If all goes well, after many hours you will have all of your images. If you examine the script, you will see that there are two loops, an inner one over frequency and an outer one over time. The inner loop will create a subdirectory for the frequency it is working on (first will be subdirectory named 27MHz), then do the calibration for that frequency and create a subfolder caltables with a .bcal file in it. Luckily, this only has to be done once and then the .bcal file will be used for subsequent times so its creation will be skipped. Other files with .gcal extension will be created for the first data time, and also will be reused for subesquent times up to one hour later. When a new .gcal file is needed, the pipeline will create it automatically for you.

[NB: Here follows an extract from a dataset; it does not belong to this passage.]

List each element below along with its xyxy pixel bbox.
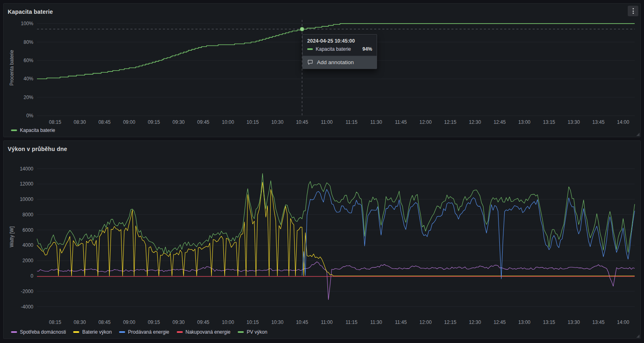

The gain files take about 10 min for each frequency, but again is only done once for an hour of data. After the calibration is complete, wsclean is used to create images (in 10 subbands of each 4.5 GHz band, plus an MFS image integrated over the whole band). They are converted to heliographic coordinates and you will find them in 27MHz/images when done. This takes another 10 minutes or so.

When all of that is done for the first frequency, the whole process starts again for the next, and so one until all images for the first time are done. In this example, then, it will take about 20/min per frequency * 13 frequencies = 260 minutes (> 4 hours!) to make all 143 images for the first time (10 images per band + 1 MFS image). For subsequent times, though, the calibration step is skipped so each subsequent time will take 10 min * 13 frequencies (around 2 hours). That means the entire script will run in about 8 hours and produce 429 images.